May 30, 1787
Lactuca virosa spindles for bloom: the milky juice of this plant is very bitter, & acrid.
Lactuca virosa spindles for bloom: the milky juice of this plant is very bitter, & acrid.
There are three creatures, the squirrel, the field-mouse, and the bird called the nut-hatch (sitta Europaea), which live much on hazel nuts; and yet they open them each in a different way. The first, after rasping off the small end, splits the shell in two with his long fore-teeth, as a man does with his knife; the second nibbles a hole with his teeth, so regular as if drilled with a wimble, and yet so small that one would wonder how the kernel can be extracted through it; while the last picks an irregular ragged hole with its bill: but as this artist has no paws to hold the nut firm while he pierces it, like an adroit workman, he fixes it, as it were in a vice, in some cleft of a tree, or in some crevice; when, standing over it, he perforates the stubborn shell. We have often placed nuts in the chink of a gate-post where nut-hatches have been known to haunt, and have always found that those birds have readily penetrated them. While at work they make a rapping noise that may be heard at a considerable distance.
Bro: Ben cuts three rows of Lucern daily for his three horses: by the time that he has gone thro’ the plot the first rows are fit to be cut again.

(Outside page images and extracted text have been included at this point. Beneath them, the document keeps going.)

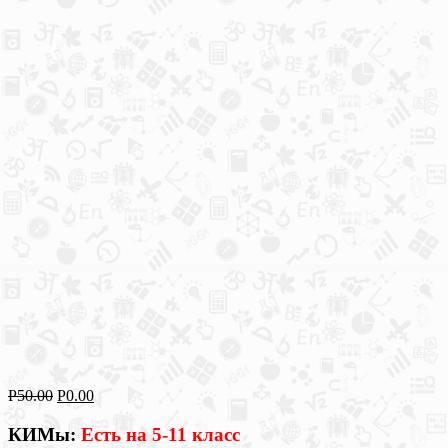
Р
50.00
Р
0.00
КИМы:
Есть на 5-11 класс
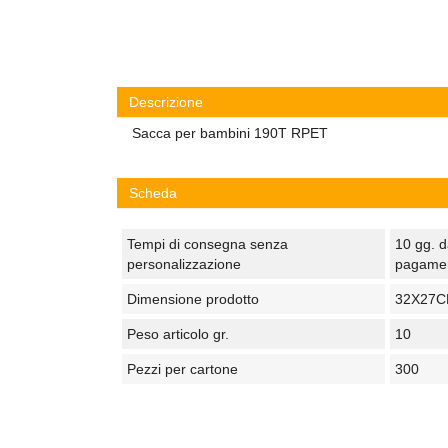
Descrizione
Sacca per bambini 190T RPET
Scheda
Tempi di consegna senza
10 gg. d
personalizzazione
pagame
Dimensione prodotto
32X27
Peso articolo gr.
10
Pezzi per cartone
300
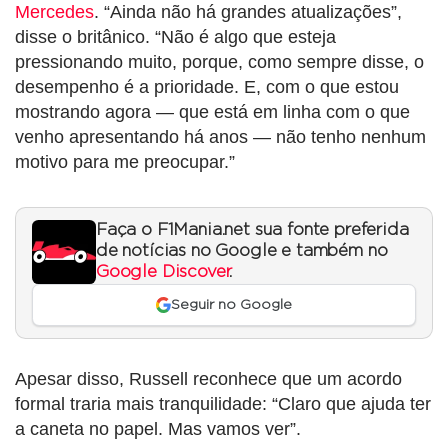
Mercedes
. “Ainda não há grandes atualizações”,
disse o britânico. “Não é algo que esteja
pressionando muito, porque, como sempre disse, o
desempenho é a prioridade. E, com o que estou
mostrando agora — que está em linha com o que
venho apresentando há anos — não tenho nenhum
motivo para me preocupar.”
Faça o F1Mania.net sua fonte preferida
de notícias no Google e também no
Google Discover
.
Seguir no Google
Apesar disso, Russell reconhece que um acordo
formal traria mais tranquilidade: “Claro que ajuda ter
a caneta no papel. Mas vamos ver”.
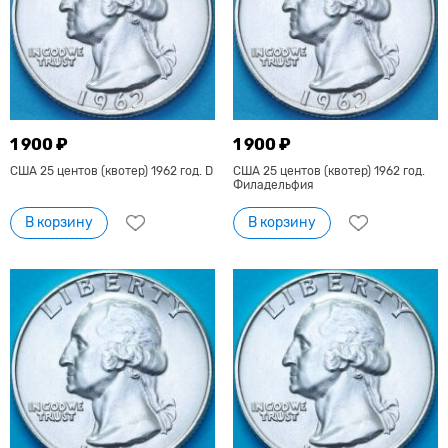
1 900 ₽
1 900 ₽
США 25 центов (квотер) 1962 год. D
США 25 центов (квотер) 1962 год.
Филадельфия
В корзину
В корзину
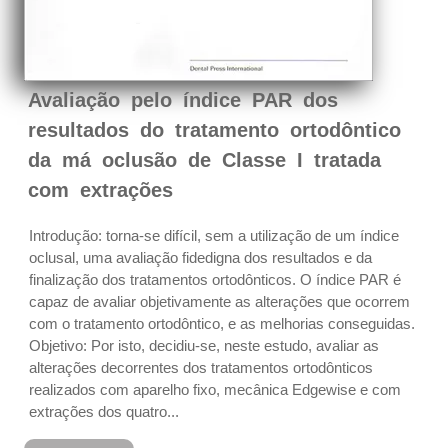
Avaliação pelo índice PAR dos
resultados do tratamento ortodôntico
da má oclusão de Classe I tratada
com extrações
Introdução: torna-se difícil, sem a utilização de um índice
oclusal, uma avaliação fidedigna dos resultados e da
finalização dos tratamentos ortodônticos. O índice PAR é
capaz de avaliar objetivamente as alterações que ocorrem
com o tratamento ortodôntico, e as melhorias conseguidas.
Objetivo: Por isto, decidiu-se, neste estudo, avaliar as
alterações decorrentes dos tratamentos ortodônticos
realizados com aparelho fixo, mecânica Edgewise e com
extrações dos quatro...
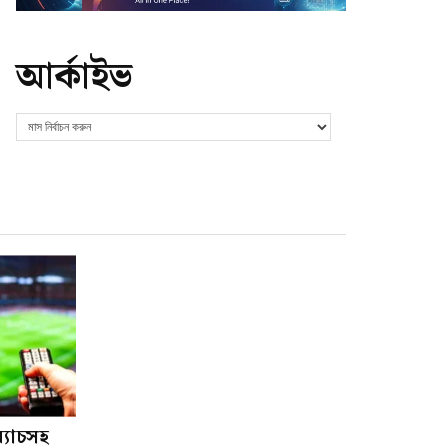
আর্কাইভ
ম্যাচসহ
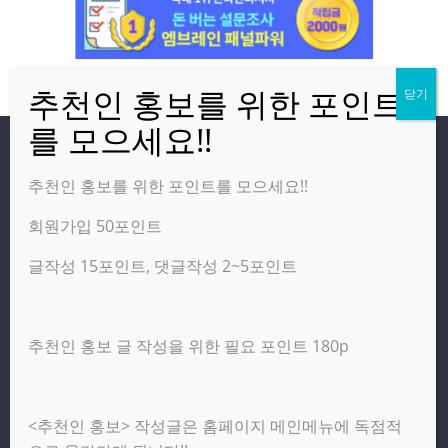
방문자
추천인 홍보를 위한 포인트를 모으세요!!
회원가입 50포인트
온라인 방문자:
1
오늘의 조회수:
254
글작성 15포인트, 댓글작성 2~5포인트
어제의 조회수:
3,142
추천인 홍보 글 작성을 위한 필요 포인트 180p
광고 제휴 홍보 일반 문의 : apptechgo@naver.com
<추천인 홍보> 작성글은 홈페이지 메인메뉴에 독점적
Copyright © 2026
앱테크고
. All rights reserved.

A pair of red-backed Butcher-birds, lanius collurio, have got a nest in Bro: Tho: outlet. They have built in a quickset-hedge. We took one of the eggs out of the nest: it was white; but surrounded at the big end by a circle of brown spots, coronae instar.
Medlars blow. Mushrooms in a bed under a shed in Brother Thomas’s garden.
Mr Charles Etty returns from Canton. He left England in March 1785, & sailed first for Bombay. White-thorn bloom fragrant.
The red-start sits, & sings on the vane in Bro: Ben’s garden upon the top of an high elm.
Agues abound around S. Lambeth. Cucumbers not plenty.